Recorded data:
┌────────
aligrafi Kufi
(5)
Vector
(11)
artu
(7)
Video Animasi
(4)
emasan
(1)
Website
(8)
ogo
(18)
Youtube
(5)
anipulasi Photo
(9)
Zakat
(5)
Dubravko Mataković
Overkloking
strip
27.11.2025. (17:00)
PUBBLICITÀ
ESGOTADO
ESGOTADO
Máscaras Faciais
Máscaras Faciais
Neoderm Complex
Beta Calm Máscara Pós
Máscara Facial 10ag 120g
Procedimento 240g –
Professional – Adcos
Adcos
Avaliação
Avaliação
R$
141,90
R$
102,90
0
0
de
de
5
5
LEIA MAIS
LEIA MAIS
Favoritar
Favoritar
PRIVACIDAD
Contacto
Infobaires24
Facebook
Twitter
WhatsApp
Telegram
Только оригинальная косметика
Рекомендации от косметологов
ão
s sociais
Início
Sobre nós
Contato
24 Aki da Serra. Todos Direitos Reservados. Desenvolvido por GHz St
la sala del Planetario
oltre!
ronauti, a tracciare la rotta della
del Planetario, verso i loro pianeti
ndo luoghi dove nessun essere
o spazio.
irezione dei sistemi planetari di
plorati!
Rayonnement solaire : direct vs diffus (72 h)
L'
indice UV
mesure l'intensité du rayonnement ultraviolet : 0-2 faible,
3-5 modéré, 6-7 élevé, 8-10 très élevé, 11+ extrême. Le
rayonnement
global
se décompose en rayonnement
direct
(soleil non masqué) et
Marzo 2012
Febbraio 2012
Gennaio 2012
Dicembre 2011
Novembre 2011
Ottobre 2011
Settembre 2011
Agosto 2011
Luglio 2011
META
└────────
- PROBLEM DETAILS -
Set down the preceding data verbatim. Every line belongs in the copy.

- YOUR SOLUTION -
aligrafi Kufi
(5)
Vector
(11)
artu
(7)
Video Animasi
(4)
emasan
(1)
Website
(8)
ogo
(18)
Youtube
(5)
anipulasi Photo
(9)
Zakat
(5)
Dubravko Mataković
Overkloking
strip
27.11.2025. (17:00)
PUBBLICITÀ
ESGOTADO
ESGOTADO
Máscaras Faciais
Máscaras Faciais
Neoderm Complex
Beta Calm Máscara Pós
Máscara Facial 10ag 120g
Procedimento 240g –
Professional – Adcos
Adcos
Avaliação
Avaliação
R$
141,90
R$
102,90
0
0
de
de
5
5
LEIA MAIS
LEIA MAIS
Favoritar
Favoritar
PRIVACIDAD
Contacto
Infobaires24
Facebook
Twitter
WhatsApp
Telegram
Только оригинальная косметика
Рекомендации от косметологов
ão
s sociais
Início
Sobre nós
Contato
24 Aki da Serra. Todos Direitos Reservados. Desenvolvido por GHz St
la sala del Planetario
oltre!
ronauti, a tracciare la rotta della
del Planetario, verso i loro pianeti
ndo luoghi dove nessun essere
o spazio.
irezione dei sistemi planetari di
plorati!
Rayonnement solaire : direct vs diffus (72 h)
L'
indice UV
mesure l'intensité du rayonnement ultraviolet : 0-2 faible,
3-5 modéré, 6-7 élevé, 8-10 très élevé, 11+ extrême. Le
rayonnement
global
se décompose en rayonnement
direct
(soleil non masqué) et
Marzo 2012
Febbraio 2012
Gennaio 2012
Dicembre 2011
Novembre 2011
Ottobre 2011
Settembre 2011
Agosto 2011
Luglio 2011
META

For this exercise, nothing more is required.